Imam Ahmad bin Abdurrahman bin Qudamah al Maqdisi rahimahullah mengatakan, “Seyogyanya orang yang membaca al-Quran al-Azhim melihat bagaimana kelembutan Allâh Azza wa Jalla terhadap para makhluk-Nya dalam menyampaikan makna-makna firman-Nya ke akal-akal mereka. Seyogyanya, dia juga menyadari bahwa apa yang dia baca bukanlah perkataan manusia, lalu dia hadirkan dalam hatinya akan keagungan Allâh yang berbicara serta mentadabburi perkataan-Nya.” [Mukhtashar Minhâjul Qâshidîn, hlm. 53]

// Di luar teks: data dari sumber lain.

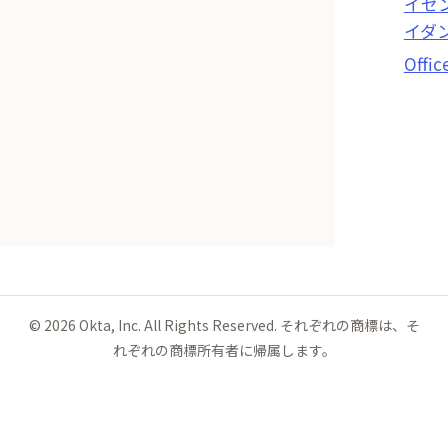
イセ
イダ
Offic
©
2026
Okta, Inc. All Rights Reserved. それぞれの商標は、そ
れぞれの商標所有者に帰属します。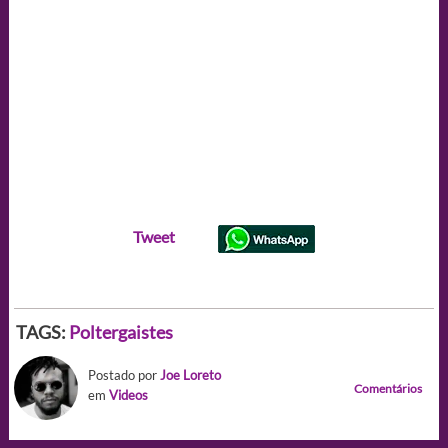
Tweet
TAGS:
Poltergaistes
Postado por
Joe Loreto
Comentários
em
Videos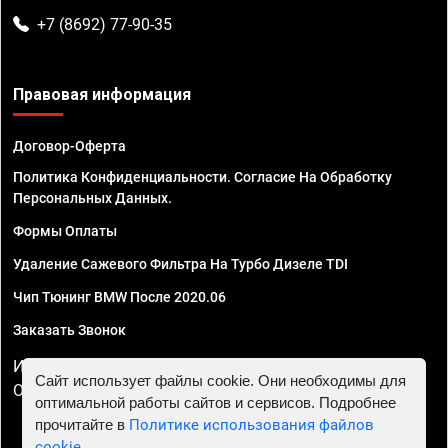
+7 (8692) 77-90-35
Правовая информация
Договор-Оферта
Политика Конфиденциальности. Согласие На Обработку
Персональных Данных.
Формы Оплаты
Удаление Сажевого Фильтра На Турбо Дизеле TDI
Чип Тюнинг BMW После 2020.06
Заказать Звонок
ИП Смирнов Георгий Павлович. ИНН 781302555843,
Сайт использует файлы cookie. Они необходимы для
ОГРНИП 324470400032610
оптимальной работы сайтов и сервисов. Подробнее
прочитайте в
Политике использования файлов
cookie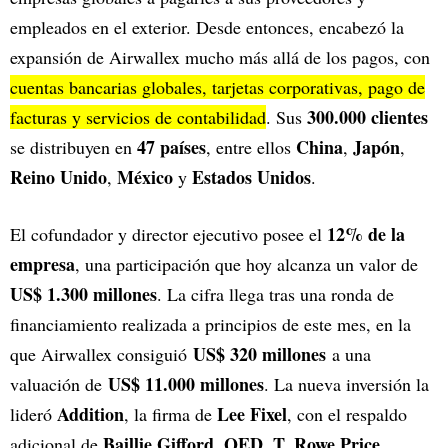
empleados en el exterior. Desde entonces, encabezó la
expansión de Airwallex mucho más allá de los pagos, con
cuentas bancarias globales, tarjetas corporativas, pago de
300.000 clientes
facturas y servicios de contabilidad
. Sus
47 países
China
Japón
se distribuyen en
, entre ellos
,
,
Reino Unido
México
Estados Unidos
,
y
.
12% de la
El cofundador y director ejecutivo posee el
empresa
, una participación que hoy alcanza un valor de
US$ 1.300 millones
. La cifra llega tras una ronda de
financiamiento realizada a principios de este mes, en la
US$ 320 millones
que Airwallex consiguió
a una
US$ 11.000 millones
valuación de
. La nueva inversión la
Addition
Lee Fixel
lideró
, la firma de
, con el respaldo
Baillie Gifford, QED, T. Rowe Price,
adicional de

Wahai saudara saudara tercinta!
Hendaklah kita menghindar sejauh mungkin dari sekedar membaca lafadz al-Qur’an dan menghafalnya saja, tanpa berupaya memikirkan makna-maknanya. Sungguh Allâh Subhanahu wa Ta’ala telah mencela orang-orang munafik ketika mereka tidak mau mentadabburri Kitabbullâh al-Azîz. Allâh Azza wa Jalla berfirman:
أَفَلَا يَتَدَبَّرُونَ الْقُرْآنَ ۚ وَلَوْ كَانَ مِنْ عِنْدِ غَيْرِ اللَّهِ لَوَجَدُوا فِيهِ اخْتِلَافًا كَثِيرًا
Maka apakah mereka tidak memperhatikan al-Quran? kalau kiranya al-Quran itu bukan dari sisi Allâh, tentulah mereka mendapat pertentangan yang banyak di dalamnya.[An-Nisa/4:82]
Imam al-Qurthubi rahimahullah mengatakan, “Allâh Azza wa Jalla mencela orang-orang munafik yang tidak mau mentadaburi al-Quran dan (tidak) mengambil pelajaran darinya dan makna-maknanya.” [Tafsir al-Qurtubi, 5/290]
Imam Ibnul Qayyim rahimahullah mengatakan, “Maka membaca ayat dengan tafakkur dan memahaminya jauh lebih baik dari sekedar membaca sampai selesai tanpa tadabbur dan tanpa memahami, serta lebih bermanfaat buat hati dan lebih bisa diharapkan untuk menggapai keimanan dan merasakan manisnya al-Qur’an. Ini merupakan kebiasaan para salaf dahulu. Diantara mereka ada yang mengulang-ulang satu ayat sampai datang waktu shalat Shubuh. Dalam sebuah hadits sah dari Nabi n disebutkan bahwa Beliau shalat dengan membaca satu ayat yang di ulang-ulang sampai tiba waktu Shubuh. Ayat tersebut adalah firman Allâh Azza wa Jalla :
إِنْ تُعَذِّبْهُمْ فَإِنَّهُمْ عِبَادُكَ ۖ وَإِنْ تَغْفِرْ لَهُمْ فَإِنَّكَ أَنْتَ الْعَزِيزُ الْحَكِيمُ
Jika Engkau menyiksa mereka, maka sesungguhnya mereka adalah hamba-hamba Engkau, dan jika Engkau mengampuni mereka, Maka Sesungguhnya Engkaulah yang Maha Perkasa lagi Maha Bijaksana.[Al-Mâidah /5:118]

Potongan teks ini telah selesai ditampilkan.